Demolições internas
Você sempre disse que me amava. Mas no fundo nós sabíamos que eu poderia até ser o seu amor, contudo, seu coração sempre procurava outros amores, amores menos complicado que o meu. E eu até incentivava, pois sabia que você precisava ser feliz.
Você então voou para longe de mim, o que me partiu o coração. Aí voltou para exibir ela, seu novo amor.
Você pode até tentar me provocar ciúmes, dizer que ela é linda (e ela é mesmo), enumera características físicas que ela tem e eu não. Só que eu te mostrarei a minha beleza interna. Falarei dos meus livros, das minhas lutas diárias, dos meus sonhos e um pouco sobre Álvares Azevedo, que você só conhece por meus livros empoeirados.
Não satisfeito, você irá além. Vai levá-la na festa de nosso amigo em comum, pois sabe que eu vou. Desfilará com ela diversas vezes na minha frente e eu terei que engolir em seco palavrões quilométricos (e olha que eu não xingo, e achava feio quando você fazia isso, mas a ocasião pede). Só que eu não deixarei transparecer em minha face a minha frustação e indignação. Não darei mais a você o poder de me ler. Só que eu sei que posso não me controlar se beber. Mas o que será caras e bocas perto do que eu sinto e que eu sei que você ainda sente também?
Só que já deu. Pode para de fingir essa felicidade toda. Sai dessa. Hoje o seu olhar me disse tudo. Revelou a sua saudade de mim. Me contou a sua saudade de conversar comigo. Me disse que você sente falta das minhas broncas e conselhos. Seu olhar me disse, de forma amedrontada e confusa, que eu ainda domino os teus pensamentos. A minha lembrança te incomodou ao relembrar o meu sorriso e de todas as besteiras que eu falo descontraída. A minha proximidade te fez arrepiar ao lembrar dos nossos beijos intensos e minha voz rouca sussurrando em teu ouvido.
Deixou claro que você cansou de andar em círculos e sempre voltar a girar na minha órbita, enquanto eu finjo que não vejo. Enquanto você sente e se assusta por não saber o que fazer com esse sentimento que cada dia cresce e lateja. Não adianta fugir. Pois para onde for, sentirá que só estando ao meu lado se sentirá novamente completo.
Contudo, você é teimoso. Não quer admite o que sente de verdade.
Eu só quero te dizer uma coisa: o tempo vai passar. Teu café vai esfriar na distração de buscar algo que ficou comigo, enquanto o meu vai esquentar regado de tardes chuvosas e literatura ultrarromântica. Se o nome dela for diferente do meu nome, você terá problemas por não conseguir lembrar.
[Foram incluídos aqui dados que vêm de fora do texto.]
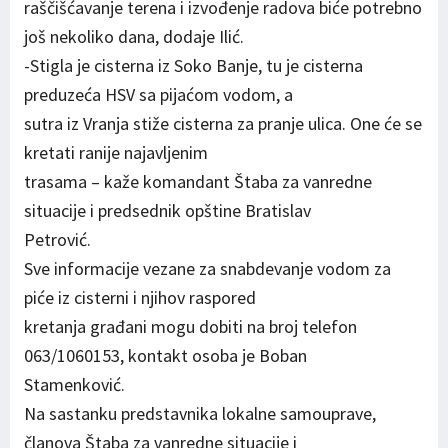
raščišćavanje terena i izvođenje radova biće potrebno
još nekoliko dana, dodaje Ilić.
-Stigla je cisterna iz Soko Banje, tu je cisterna
preduzeća HSV sa pijaćom vodom, a
sutra iz Vranja stiže cisterna za pranje ulica. One će se
kretati ranije najavljenim
trasama – kaže komandant Štaba za vanredne
situacije i predsednik opštine Bratislav
Petrović.
Sve informacije vezane za snabdevanje vodom za
piće iz cisterni i njihov raspored
kretanja građani mogu dobiti na broj telefon
063/1060153, kontakt osoba je Boban
Stamenković.
Na sastanku predstavnika lokalne samouprave,
članova Štaba za vanredne situacije i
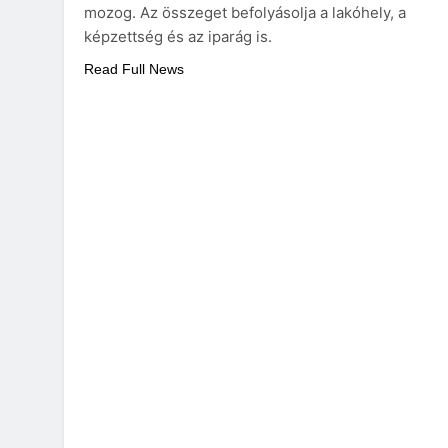
mozog. Az összeget befolyásolja a lakóhely, a
képzettség és az iparág is.
Read Full News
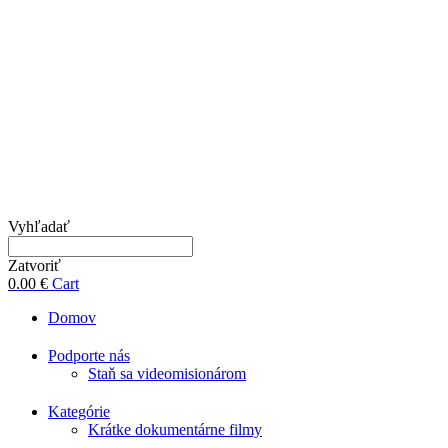
Vyhľadať
Zatvoriť
0.00
€
Cart
Domov
Podporte nás
Staň sa videomisionárom
Kategórie
Krátke dokumentárne filmy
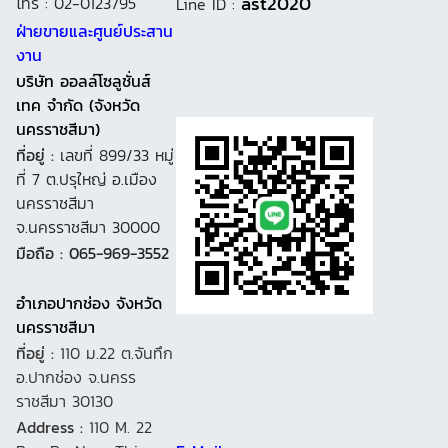
ast2020
โทร : 02-0123795
Line ID :
ฝ่ายขายและศูนย์ประสาน
งาน
บริษัท ออลล์โซลูชั่นส์
เทค จำกัด (จังหวัด
นครราชสีมา)
ที่อยู่ :
เลขที่ 899/33 หมู่
ที่ 7 ต.ปรุใหญ่ อ.เมือง
นครราชสีมา
จ.นครราชสีมา 30000
มือถือ : 065-969-3552
อำเภอปากช่อง จังหวัด
นครราชสีมา
ที่อยู่ :
110 ม.22 ต.จันทึก
อ.ปากช่อง จ.นครร
ราชสีมา 30130
Address :
110 M. 22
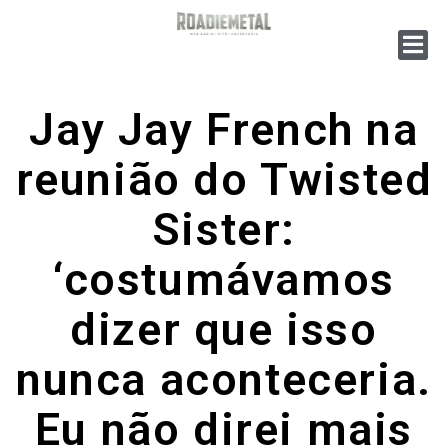
Jay Jay French na
reunião do Twisted
Sister:
‘costumávamos
dizer que isso
nunca aconteceria.
Eu não direi mais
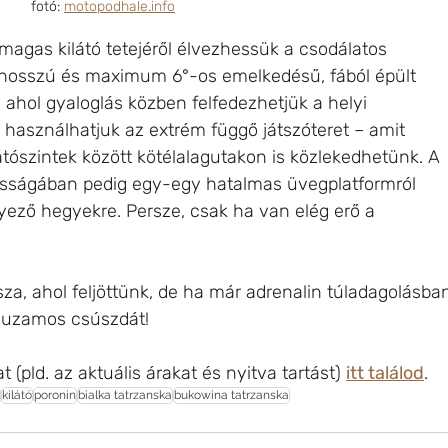
fotó: 
motopodhale.info
agas kilátó tetejéről élvezhessük a csodálatos 
hosszú és maximum 6°-os emelkedésű, fából épült 
 ahol gyaloglás közben felfedezhetjük a helyi 
 használhatjuk az extrém függő játszóteret – amit 
átószintek között kötélalagutakon is közlekedhetünk. A 
sságában pedig egy-egy hatalmas üvegplatformról 
ező hegyekre. Persze, csak ha van elég erő a 
a, ahol feljöttünk, de ha már adrenalin túladagolásba
rhuzamos csúszdát!
t (pld. az aktuális árakat és nyitva tartást) 
itt találod
.
kilátó
poronin
bialka tatrzanska
bukowina tatrzanska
Se eu não esquecer o seu, terá sorte por eu ainda não ter decidido te deixar sair da minha vida pela porta da frente.
Você vai me ver passar e te lançar um olhar de relance, com uma pitada de imposição e autoconfiança. Chutará pedrinhas enquanto volta para casa, descarregando sua frustação por não me atingir como gostaria. E eu vou recolhê-las, pois é o que faço com os escombros das minhas demolições internas. Eu sempre reconstruo tudo, pois assim me torno mais forte.
Você me olhará novamente, demoradamente. Eu seguirei o teu olhar como um ímã. Tentaremos no encaixar na marra, na força, na persistência, de algum jeito. Serei a sua sombra.
Mesmo que você toque outra canção e eu escute com o sarcasmo de alguém que já ouvi a mesma música há quatro anos.
De que forma, haverá uma ligação.
Um olhar no meu.
Um andar de mãos dadas.
Sua vida na minha.
As xícaras no mesmo lugar, com um restinho de café.
O coração na boca.
Emoção a flor da pele.
Um dia semivivido marcado no calendário.